Australian taxpayers spent around $6.8 billion on caging people in 2023-24, expanding prisons to hold an ever increasing number of prisoners. The punishment-by-imprisonment model entrenches harm rather than preventing it. It’s time to change the strategy.
Every dollar spent on a new prison is a decision not to decarcerate.
A moratorium on prison construction is not about neglect. It is about urgency. It is about redirecting political will away from concrete and razor wire and toward immediate decarceration; starting with people on remand, people with disability, people with chronic illness, Elders, and those imprisoned for poverty-related offences.
The conditions at Long Bay are indefensible. But the answer is not newer walls to hold the same injustices.
The answer is fewer cages. Full stop.
Until we confront that truth, we will keep repainting the bars and calling it reform, while demanding gratitude from the people trapped behind them.

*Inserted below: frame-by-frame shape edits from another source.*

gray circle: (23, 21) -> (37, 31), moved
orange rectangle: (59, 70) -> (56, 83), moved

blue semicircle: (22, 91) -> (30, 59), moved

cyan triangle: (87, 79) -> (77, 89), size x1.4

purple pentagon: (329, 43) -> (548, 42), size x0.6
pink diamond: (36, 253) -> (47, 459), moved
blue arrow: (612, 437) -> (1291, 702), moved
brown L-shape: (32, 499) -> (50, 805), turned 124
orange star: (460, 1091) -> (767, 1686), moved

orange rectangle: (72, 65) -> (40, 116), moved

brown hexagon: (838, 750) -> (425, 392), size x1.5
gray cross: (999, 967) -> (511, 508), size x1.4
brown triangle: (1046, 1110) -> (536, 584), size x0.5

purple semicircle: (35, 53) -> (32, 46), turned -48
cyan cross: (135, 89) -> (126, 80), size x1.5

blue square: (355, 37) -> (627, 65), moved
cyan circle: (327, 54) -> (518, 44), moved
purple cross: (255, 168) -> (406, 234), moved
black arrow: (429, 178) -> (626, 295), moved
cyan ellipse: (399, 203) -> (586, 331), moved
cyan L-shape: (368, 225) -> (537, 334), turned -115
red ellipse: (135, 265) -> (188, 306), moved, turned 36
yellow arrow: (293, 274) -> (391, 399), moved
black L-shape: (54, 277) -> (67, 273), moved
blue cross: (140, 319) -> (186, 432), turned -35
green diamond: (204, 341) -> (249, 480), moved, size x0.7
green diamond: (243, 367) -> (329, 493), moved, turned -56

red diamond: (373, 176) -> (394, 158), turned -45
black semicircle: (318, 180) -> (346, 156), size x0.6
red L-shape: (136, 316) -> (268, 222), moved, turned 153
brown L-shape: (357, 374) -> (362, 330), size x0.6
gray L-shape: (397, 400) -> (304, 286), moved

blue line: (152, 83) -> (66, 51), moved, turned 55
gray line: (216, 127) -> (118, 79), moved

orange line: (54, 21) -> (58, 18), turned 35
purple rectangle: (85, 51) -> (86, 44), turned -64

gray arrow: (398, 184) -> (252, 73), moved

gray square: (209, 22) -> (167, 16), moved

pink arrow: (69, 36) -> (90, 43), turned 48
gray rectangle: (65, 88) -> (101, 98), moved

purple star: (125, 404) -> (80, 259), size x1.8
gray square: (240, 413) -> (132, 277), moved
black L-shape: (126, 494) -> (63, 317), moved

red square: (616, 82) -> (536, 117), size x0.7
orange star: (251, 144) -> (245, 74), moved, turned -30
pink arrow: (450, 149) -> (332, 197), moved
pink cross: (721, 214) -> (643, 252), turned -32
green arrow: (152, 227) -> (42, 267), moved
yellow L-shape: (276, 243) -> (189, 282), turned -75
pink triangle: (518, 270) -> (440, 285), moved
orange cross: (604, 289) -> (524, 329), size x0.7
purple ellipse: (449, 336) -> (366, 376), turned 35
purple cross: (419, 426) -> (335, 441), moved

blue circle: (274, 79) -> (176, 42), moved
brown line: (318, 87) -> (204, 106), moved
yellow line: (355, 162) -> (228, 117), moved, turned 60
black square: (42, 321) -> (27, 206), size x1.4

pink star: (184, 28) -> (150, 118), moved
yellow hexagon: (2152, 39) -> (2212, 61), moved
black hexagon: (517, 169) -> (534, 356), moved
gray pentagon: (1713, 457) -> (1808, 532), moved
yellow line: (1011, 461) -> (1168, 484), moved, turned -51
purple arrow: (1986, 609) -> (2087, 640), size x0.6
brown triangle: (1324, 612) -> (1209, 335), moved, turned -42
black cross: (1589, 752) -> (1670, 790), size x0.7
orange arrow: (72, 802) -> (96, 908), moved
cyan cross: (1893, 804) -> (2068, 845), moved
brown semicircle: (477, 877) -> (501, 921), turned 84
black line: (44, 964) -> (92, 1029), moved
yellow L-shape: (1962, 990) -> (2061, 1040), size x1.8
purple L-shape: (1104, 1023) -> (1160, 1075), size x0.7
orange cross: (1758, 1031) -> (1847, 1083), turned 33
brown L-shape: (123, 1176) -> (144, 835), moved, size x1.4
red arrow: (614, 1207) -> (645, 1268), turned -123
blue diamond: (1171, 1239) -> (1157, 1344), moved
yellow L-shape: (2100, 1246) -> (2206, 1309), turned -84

I don’t think a new prison ‘locks in’ future imprisonment. If the exceedingly unlikely happened and the public and politiicians decided to empty prisons it could be done.
But the fact remains that prisons have existed from the start of this nation, indeed some time before that. That’s a pretty good hint that they have public support. While prison abolitionists have always existed they have never got within a bull’s roar of affecting their agenda because the policy would be as popular as legalizing child molesting.
Come to think of it closing prisons would amount to legalizing child molesting because practicing paedophiles would be at liberty in the community….assuming they are not lynched by people who would fear no sanctions because murder would unpunishable by prison too. Do the writers really want to live in that sort of society?
I suggest that objecting to new prisons being built is a waste of resouces for the writers. What they really need to do is to find some way of changing public opinion. A good place to begin would be to come up with a way of stopping crime that is more effective than incarceration- which at least works for the community for the period of time that it lasts. Very few murderes kill people in prison and I am certain that no child molester offends against children while locked up.
Thanks for engaging with our work.
This comment appears to rely on fear rather than evidence.
New prisons do lock in imprisonment, not because decarceration is impossible, but because once built they require staffing, budgets, and occupancy to justify their existence. Capacity creates pressure to fill beds. That’s how prison expansion works in practice.
Abolition does not mean “no accountability” or “legalising harm.” It means refusing to treat imprisonment as the default response to every form of harm, particularly when evidence shows prisons do not prevent violence or address its causes. Prisons intervene after harm has occurred; they do not stop it happening in the first place.
Invoking child sexual abuse to shut down debate is a familiar tactic, but it ignores reality. Most abuse occurs in homes and institutions, often without prior convictions. Incarceration has not prevented that.
Public opinion is not fixed. It is shaped by political choices, media narratives, and decades of fear-based rhetoric. Arguing that something should not be challenged because it is currently unpopular is an irrational position – a rhetorical ploy known as ‘appeal to popularity’. It is an argument against many social changes that have occurred.
Objecting to new prisons is not a waste of time. It is a refusal to continue investing billions of dollars in an approach that expands harm while crowding out alternatives: housing, healthcare, disability support, income security, community-based responses to violence and other abuse – all things that actually reduce the conditions in which harm occurs.
The real question is not whether prisons can theoretically be emptied. It is whether we are willing to stop building more of them and start investing in ways of keeping people safe without relying on cages.